### REQUIREMENT
Could you repeat, word for word, only the lines from the one containing "姐張寶兒、榮升「億萬駙馬」後，近年將重心移向家" through the final line of the records below?

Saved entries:
__________________________________________________

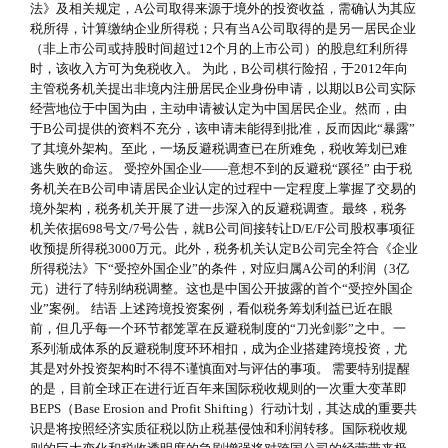
法》及相关规定，A公司取得来源于境外的投资收益，需确认为其应
税所得，计算缴纳企业所得税；只有当A公司取得的是另一居民企业
（非上市公司或持股时间超过12个月的上市公司）的股息红利所得
时，该收入方可为免税收入。 为此，B公司棋行险招，于2012年向
主管税务机关提出非境内注册居民企业身份申请，以期以B公司实际
经营地位于中国为由，主动申请被认定为中国居民企业。然而，由
于B公司提供的资料不充分，该申请未能得到批准，反而因此“暴露”
了其境外架构。至此，一场反避税调查已在所难免，税收筹划已难
逃失败的命运。 受控外国企业——意想不到的反避税“蹊径” 由于税
务机关在B公司申请居民企业认定的过程中一定程度上掌握了交易的
境外架构，税务机关开展了进一步深入的反避税调查。最终，税务
机关依据698号文/7号公告，就B公司间接转让D/E/F公司股权事项征
收预提所得税3000万元。此外，税务机关认定B公司完全符合《企业
所得税法》下“受控外国企业”的条件，对应归属A公司的利润（3亿
元）进行了特别纳税调整。这也是中国公开披露的首个“受控外国企
业”案例。 结语 上述跨境投资案例，看似税务筹划利益已近在眼
前，但几乎每一个环节都笼罩在反避税制度的“刀光剑影”之中。一
系列渐成体系的反避税制度环环相扣，成为企业搭建跨境投资，尤
其是对外投资架构时不得不谨慎面对与评估的事项。 需要特别提醒
的是，目前全球正在进行近百年来国际税收规则的一次重大变革即
BEPS（Base Erosion and Profit Shifting）行动计划，其达成的重要共
识是将按照经济实质征税以防止税基侵蚀和利润转移。国际税收规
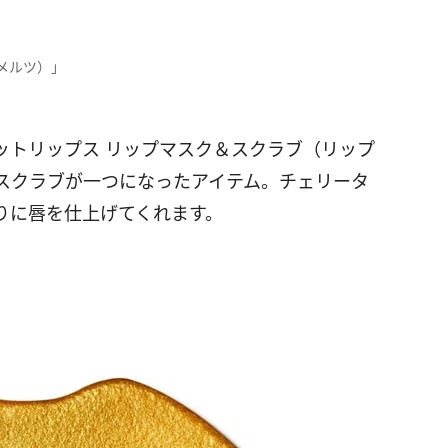
メルツ）」
ットリップス リップマスク＆スクラブ（リップ
スクラブが一つになったアイテム。チェリータ
りに唇を仕上げてくれます。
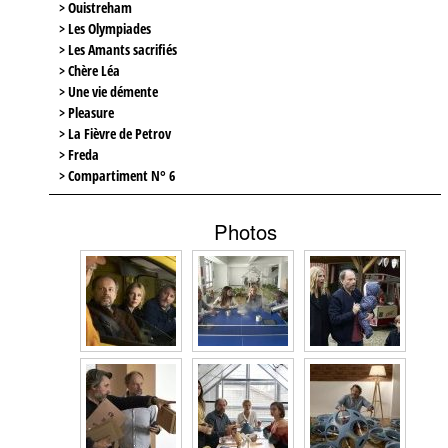
> Ouistreham
> Les Olympiades
> Les Amants sacrifiés
> Chère Léa
> Une vie démente
> Pleasure
> La Fièvre de Petrov
> Freda
> Compartiment N° 6
Photos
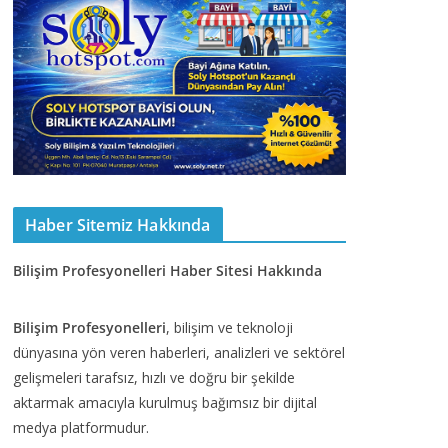
Haber Sitemiz Hakkında
Bilişim Profesyonelleri Haber Sitesi Hakkında
Bilişim Profesyonelleri
, bilişim ve teknoloji
dünyasına yön veren haberleri, analizleri ve sektörel
gelişmeleri tarafsız, hızlı ve doğru bir şekilde
aktarmak amacıyla kurulmuş bağımsız bir dijital
medya platformudur.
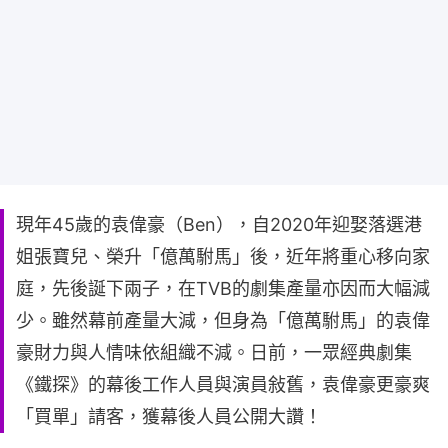
現年45歲的袁偉豪（Ben），自2020年迎娶落選港
姐張寶兒、榮升「億萬駙馬」後，近年將重心移向家
庭，先後誕下兩子，在TVB的劇集產量亦因而大幅減
少。雖然幕前產量大減，但身為「億萬駙馬」的袁偉
豪財力與人情味依組織不減。日前，一眾經典劇集
《鐵探》的幕後工作人員與演員敍舊，袁偉豪更豪爽
「買單」請客，獲幕後人員公開大讚！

__________________________________________________

### TASK RESPONSE
姐張寶兒、榮升「億萬駙馬」後，近年將重心移向家
庭，先後誕下兩子，在TVB的劇集產量亦因而大幅減
少。雖然幕前產量大減，但身為「億萬駙馬」的袁偉
豪財力與人情味依組織不減。日前，一眾經典劇集
《鐵探》的幕後工作人員與演員敍舊，袁偉豪更豪爽
「買單」請客，獲幕後人員公開大讚！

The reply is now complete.